Your assignment
I'd like the entries reproduced exactly, with all pictures omitted.

(Information shown Opens)

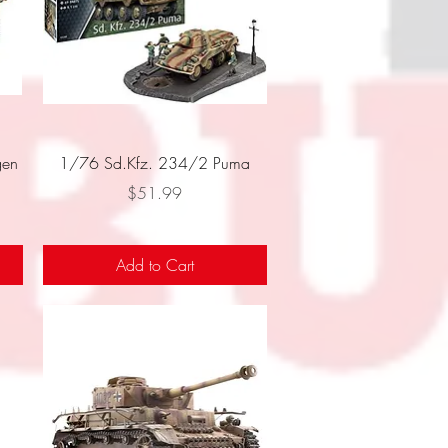
Quick View
en
1/76 Sd.Kfz. 234/2 Puma
Price
$51.99
Add to Cart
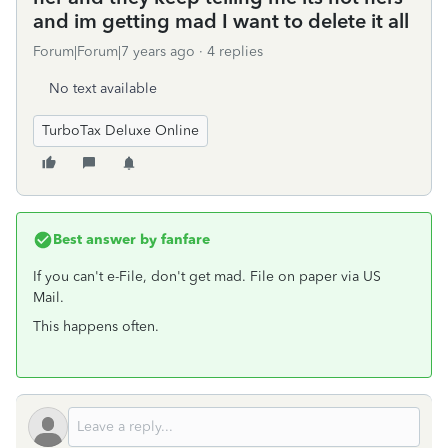
and im getting mad I want to delete it all
Forum|Forum|7 years ago
4 replies
No text available
TurboTax Deluxe Online
Best answer by
fanfare
If you can't e-File, don't get mad. File on paper via US
Mail.
This happens often.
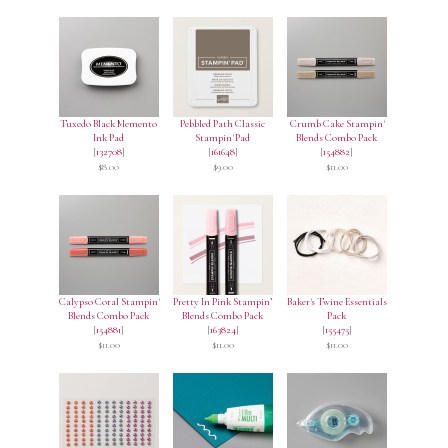
Tuxedo Black Memento
Pebbled Path Classic
Crumb Cake Stampin'
Ink Pad
Stampin' Pad
Blends Combo Pack
[
132708
]
[
161648
]
[
154882
]
$8.00
$9.00
$11.00
Calypso Coral Stampin'
Pretty In Pink Stampin’
Baker's Twine Essentials
Blends Combo Pack
Blends Combo Pack
Pack
[
154881
]
[
163824
]
[
155475
]
$11.00
$11.00
$11.00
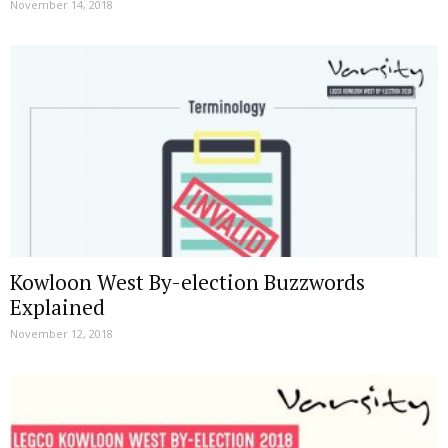
November 14, 2018
Kowloon West By-election Buzzwords
Explained
November 12, 2018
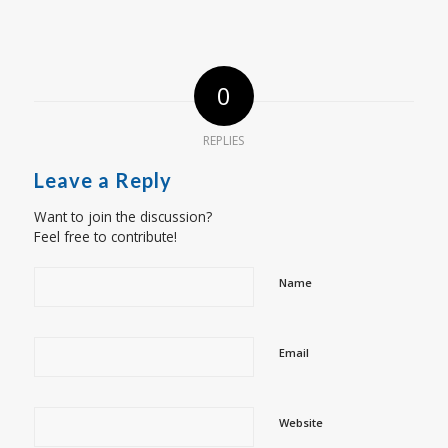
0
REPLIES
Leave a Reply
Want to join the discussion?
Feel free to contribute!
Name
Email
Website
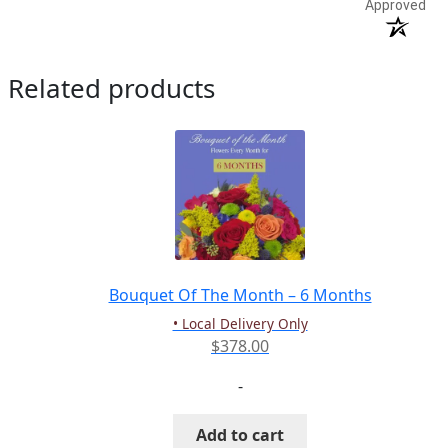
Approved
Related products
Bouquet Of The Month – 6 Months
• Local Delivery Only
$
378.00
-
Add to cart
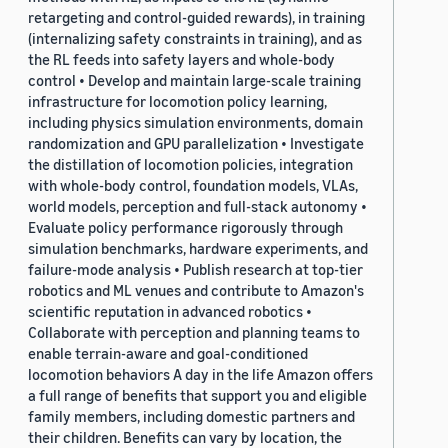
retargeting and control-guided rewards), in training
(internalizing safety constraints in training), and as
the RL feeds into safety layers and whole-body
control • Develop and maintain large-scale training
infrastructure for locomotion policy learning,
including physics simulation environments, domain
randomization and GPU parallelization • Investigate
the distillation of locomotion policies, integration
with whole-body control, foundation models, VLAs,
world models, perception and full-stack autonomy •
Evaluate policy performance rigorously through
simulation benchmarks, hardware experiments, and
failure-mode analysis • Publish research at top-tier
robotics and ML venues and contribute to Amazon's
scientific reputation in advanced robotics •
Collaborate with perception and planning teams to
enable terrain-aware and goal-conditioned
locomotion behaviors A day in the life Amazon offers
a full range of benefits that support you and eligible
family members, including domestic partners and
their children. Benefits can vary by location, the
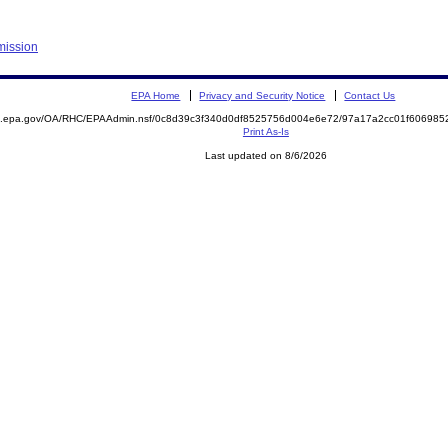
mission
EPA Home
Privacy and Security Notice
Contact Us
ite.epa.gov/OA/RHC/EPAAdmin.nsf/0c8d39c3f340d0df8525756d004e6e72/97a17a2cc01f6069
Print As-Is
Last updated on 8/6/2026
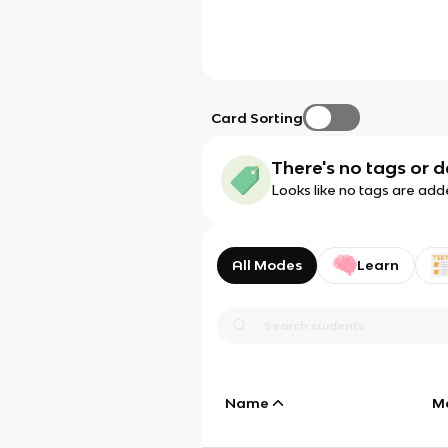
Card Sorting
There's no tags or d
Looks like no tags are add
All Modes
Learn
Name
M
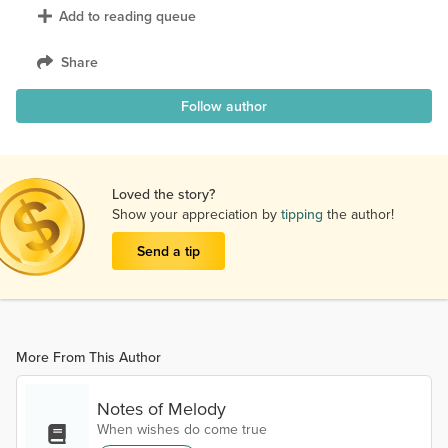
Add to reading queue
Share
Follow author
Loved the story?
Show your appreciation by
tipping
the author!
Send a tip
More From This Author
Notes of Melody
When wishes do come true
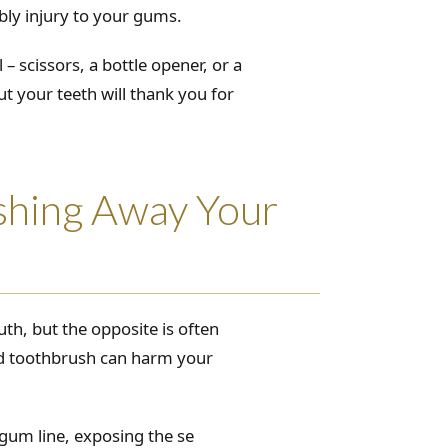
bly injury to your gums.
– scissors, a bottle opener, or a
but your teeth will thank you for
shing Away Your
h, but the opposite is often
led toothbrush can harm your
gum line, exposing the se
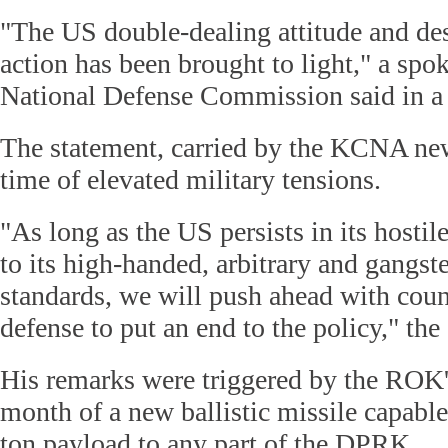
"The US double-dealing attitude and de
action has been brought to light," a s
National Defense Commission said in a 
The statement, carried by the KCNA ne
time of elevated military tensions.
"As long as the US persists in its hostile
to its high-handed, arbitrary and gangst
standards, we will push ahead with coun
defense to put an end to the policy," th
His remarks were triggered by the ROK's 
month of a new ballistic missile capable
ton payload to any part of the DPRK.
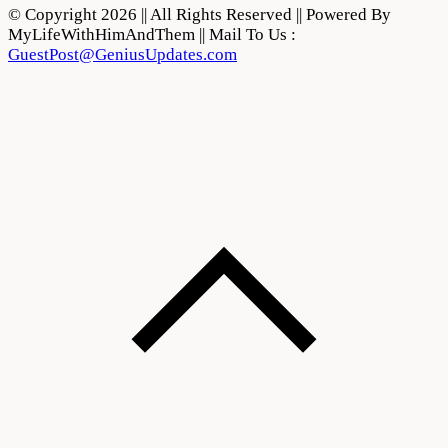
© Copyright 2026 || All Rights Reserved || Powered By
MyLifeWithHimAndThem || Mail To Us :
GuestPost@GeniusUpdates.com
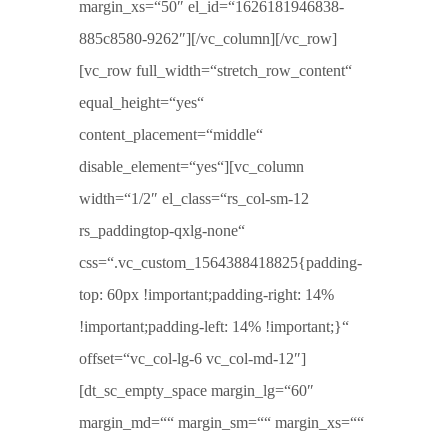
margin_xs=“50″ el_id=“1626181946838-
885c8580-9262″][/vc_column][/vc_row]
[vc_row full_width=“stretch_row_content“
equal_height=“yes“
content_placement=“middle“
disable_element=“yes“][vc_column
width=“1/2″ el_class=“rs_col-sm-12
rs_paddingtop-qxlg-none“
css=“.vc_custom_1564388418825{padding-
top: 60px !important;padding-right: 14%
!important;padding-left: 14% !important;}“
offset=“vc_col-lg-6 vc_col-md-12″]
[dt_sc_empty_space margin_lg=“60″
margin_md=““ margin_sm=““ margin_xs=““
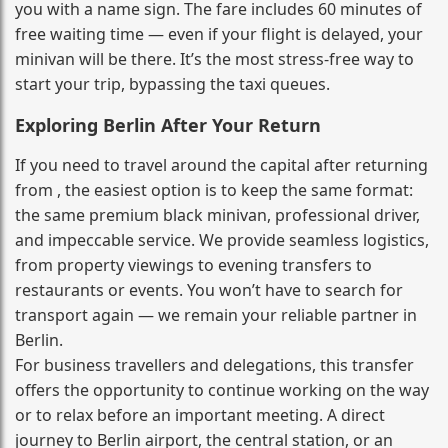
you with a name sign. The fare includes 60 minutes of
free waiting time — even if your flight is delayed, your
minivan will be there. It’s the most stress‑free way to
start your trip, bypassing the taxi queues.
Exploring Berlin After Your Return
If you need to travel around the capital after returning
from , the easiest option is to keep the same format:
the same premium black minivan, professional driver,
and impeccable service. We provide seamless logistics,
from property viewings to evening transfers to
restaurants or events. You won’t have to search for
transport again — we remain your reliable partner in
Berlin.
For business travellers and delegations, this transfer
offers the opportunity to continue working on the way
or to relax before an important meeting. A direct
journey to Berlin airport, the central station, or an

(Information shown Closes)

Response area
Quick View
en
1/76 Sd.Kfz. 234/2 Puma
Price
$51.99
Add to Cart
and im getting mad I want to delete it all
Forum|Forum|7 years ago
4 replies
No text available
TurboTax Deluxe Online
Best answer by
fanfare
If you can't e-File, don't get mad. File on paper via US
Mail.
This happens often.
Tuxedo Black Memento
Pebbled Path Classic
Crumb Cake Stampin'
Ink Pad
Stampin' Pad
Blends Combo Pack
[
132708
]
[
161648
]
[
154882
]
$8.00
$9.00
$11.00
Calypso Coral Stampin'
Pretty In Pink Stampin’
Baker's Twine Essentials
Blends Combo Pack
Blends Combo Pack
Pack
[
154881
]
[
163824
]
[
155475
]
$11.00
$11.00
$11.00
November 14, 2018
Kowloon West By-election Buzzwords
Explained
November 12, 2018
0
REPLIES
Leave a Reply
Want to join the discussion?
Feel free to contribute!
Name
Email
Website
Approved
Related products
Bouquet Of The Month – 6 Months
• Local Delivery Only
$
378.00
-
Add to cart
retargeting and control-guided rewards), in training
(internalizing safety constraints in training), and as
the RL feeds into safety layers and whole-body
control • Develop and maintain large-scale training
infrastructure for locomotion policy learning,
including physics simulation environments, domain
randomization and GPU parallelization • Investigate
the distillation of locomotion policies, integration
with whole-body control, foundation models, VLAs,
world models, perception and full-stack autonomy •
Evaluate policy performance rigorously through
simulation benchmarks, hardware experiments, and
failure-mode analysis • Publish research at top-tier
robotics and ML venues and contribute to Amazon's
scientific reputation in advanced robotics •
Collaborate with perception and planning teams to
enable terrain-aware and goal-conditioned
locomotion behaviors A day in the life Amazon offers
a full range of benefits that support you and eligible
family members, including domestic partners and
their children. Benefits can vary by location, the
mission
EPA Home
Privacy and Security Notice
Contact Us
ite.epa.gov/OA/RHC/EPAAdmin.nsf/0c8d39c3f340d0df8525756d004e6e72/97a17a2cc01f6069
Print As-Is
Last updated on 8/6/2026
Card Sorting
There's no tags or d
Looks like no tags are add
All Modes
Learn
Name
M
Add to reading queue
Share
Follow author
Loved the story?
Show your appreciation by
tipping
the author!
Send a tip
More From This Author
Notes of Melody
When wishes do come true
bly injury to your gums.
– scissors, a bottle opener, or a
but your teeth will thank you for
shing Away Your
h, but the opposite is often
led toothbrush can harm your
gum line, exposing the se
"The US double-dealing attitude and de
action has been brought to light," a s
National Defense Commission said in a 
The statement, carried by the KCNA ne
time of elevated military tensions.
"As long as the US persists in its hostile
to its high-handed, arbitrary and gangst
standards, we will push ahead with coun
defense to put an end to the policy," th
His remarks were triggered by the ROK's 
month of a new ballistic missile capable
ton payload to any part of the DPRK.
© Copyright 2026 || All Rights Reserved || Powered By
MyLifeWithHimAndThem || Mail To Us :
GuestPost@GeniusUpdates.com
margin_xs=“50″ el_id=“1626181946838-
885c8580-9262″][/vc_column][/vc_row]
[vc_row full_width=“stretch_row_content“
equal_height=“yes“
content_placement=“middle“
disable_element=“yes“][vc_column
width=“1/2″ el_class=“rs_col-sm-12
rs_paddingtop-qxlg-none“
css=“.vc_custom_1564388418825{padding-
top: 60px !important;padding-right: 14%
!important;padding-left: 14% !important;}“
offset=“vc_col-lg-6 vc_col-md-12″]
[dt_sc_empty_space margin_lg=“60″
margin_md=““ margin_sm=““ margin_xs=““
you with a name sign. The fare includes 60 minutes of
free waiting time — even if your flight is delayed, your
minivan will be there. It’s the most stress‑free way to
start your trip, bypassing the taxi queues.
Exploring Berlin After Your Return
If you need to travel around the capital after returning
from , the easiest option is to keep the same format:
the same premium black minivan, professional driver,
and impeccable service. We provide seamless logistics,
from property viewings to evening transfers to
restaurants or events. You won’t have to search for
transport again — we remain your reliable partner in
Berlin.
For business travellers and delegations, this transfer
offers the opportunity to continue working on the way
or to relax before an important meeting. A direct
journey to Berlin airport, the central station, or an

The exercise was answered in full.